An excellent manual. That would have been an expensive lathe when new. Some nice features that I don't have on my Chinese 1440: Clutches so motor can remain running, trip mechanism on carriage, bolt to lock tailstock accessible from top, reversing under power up to 175rpm, good spindle brake design, rear tool post, pumped oiling..............
When I look at how many parts go into a lathe, it is surprising they don't cost a lot more.
Sounds like that one will take a lot of parts and work. Check for cracked castings, condition of bed (can be reground but expensive.) Change gears may be available or may be adapted from stock gears.

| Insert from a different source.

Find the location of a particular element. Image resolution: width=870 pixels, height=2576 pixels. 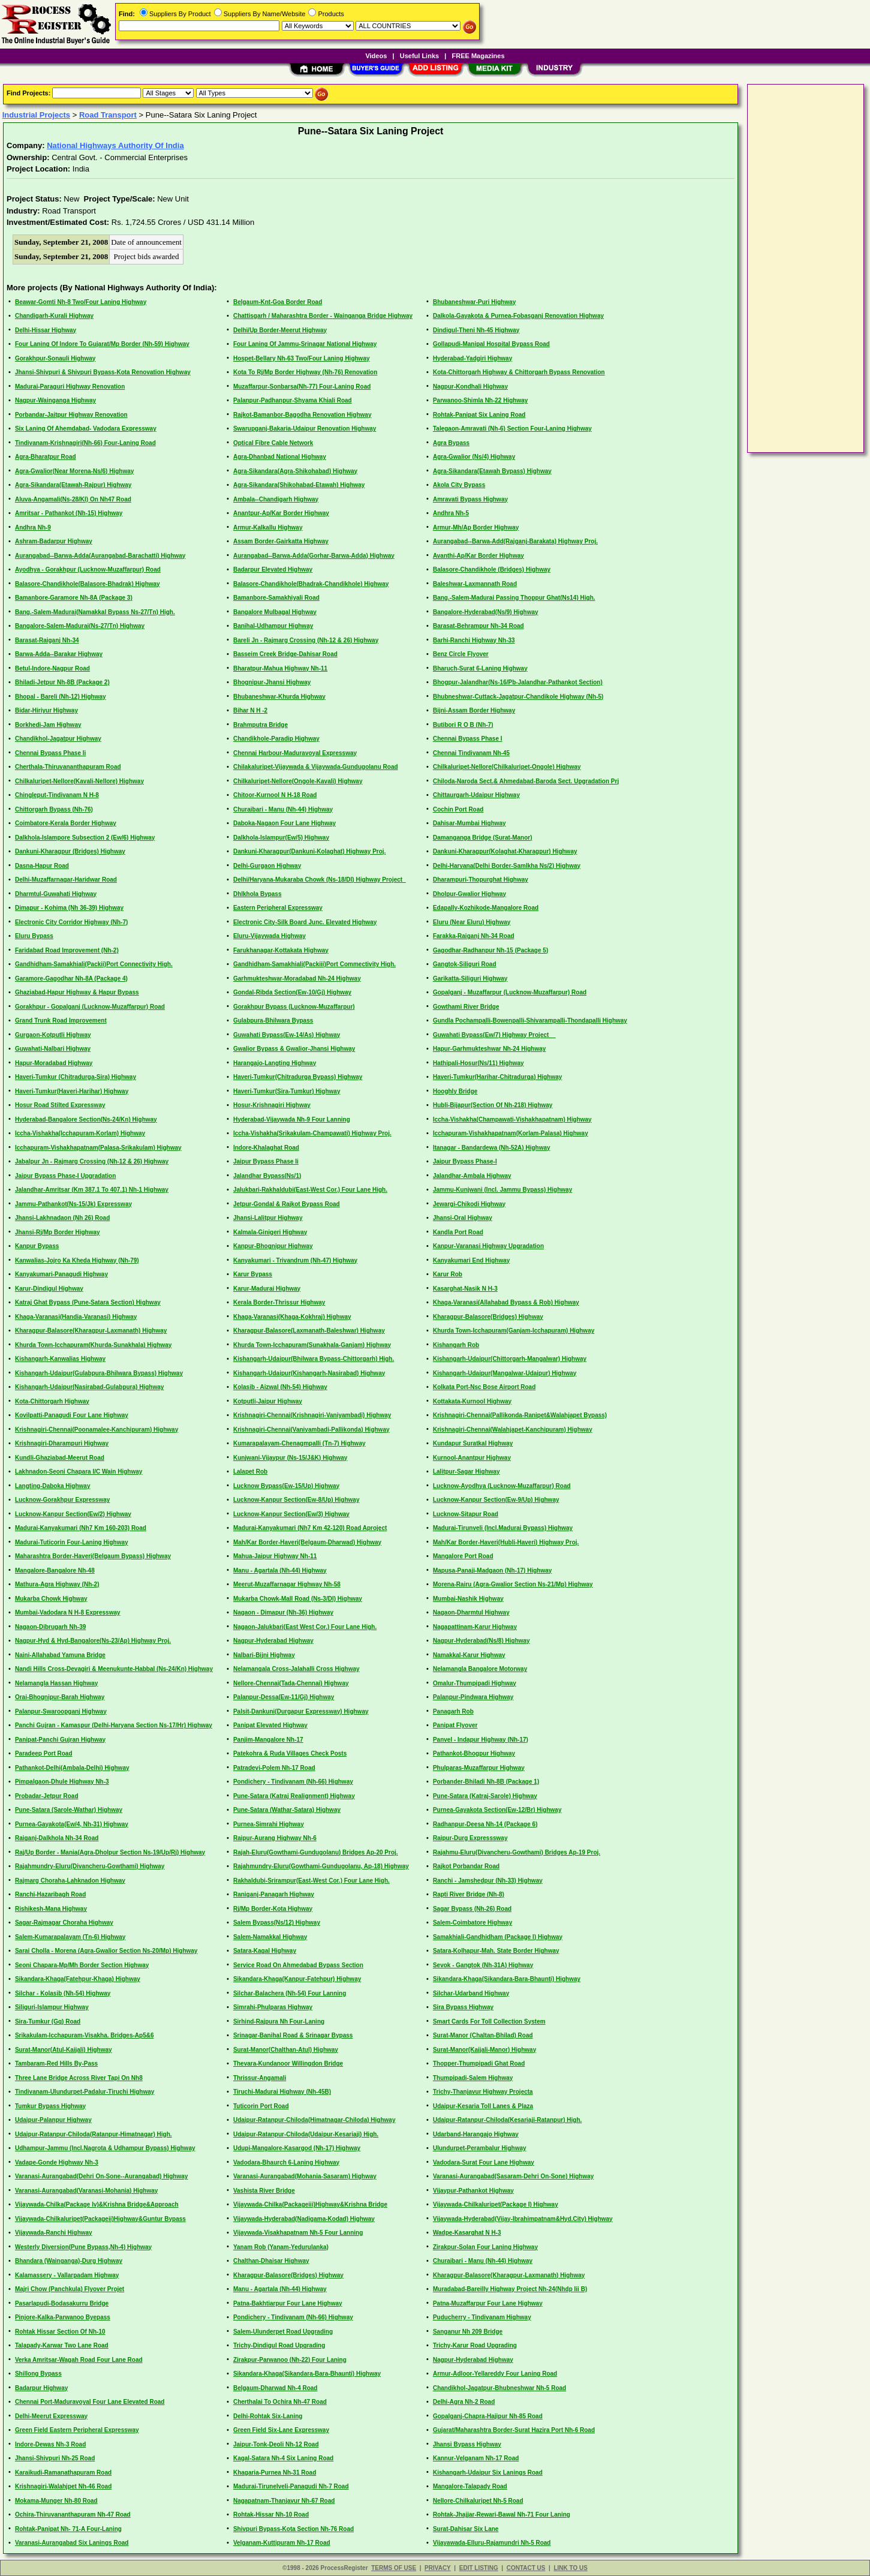 Gollapudi-Manipal Hospital Bypass Road is located at coordinates (491, 344).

Likely all bearings are available from major suppliers.
I have no idea what all is wrong with that machine but it could easily cost, SWAG, $4K+ to restore with bed grinding plus a lot of labor.
Anyone know the cost of a new similar quality lathe?
 
The cost of moving it, professionally? $500? You should come out good even if you decide it is too expensive to fix. Part it out? But it could be an interesting restore job. Will need to get a mill and lathe to fix it. :oops:
 
I paid $300 for it....

Kind of hard to lose at that price, worst case you could probably get at least that much for the chuck and tool post.

Clausing offers fairly good support for older machines. If people can get still get stuff for a 60 year old Atlas lathe from them, I'd think getting parts for a 20-30 year old industrial machine wouldn't be an issue. Won't be cheap, but an option for anything you can't find used or make yourself.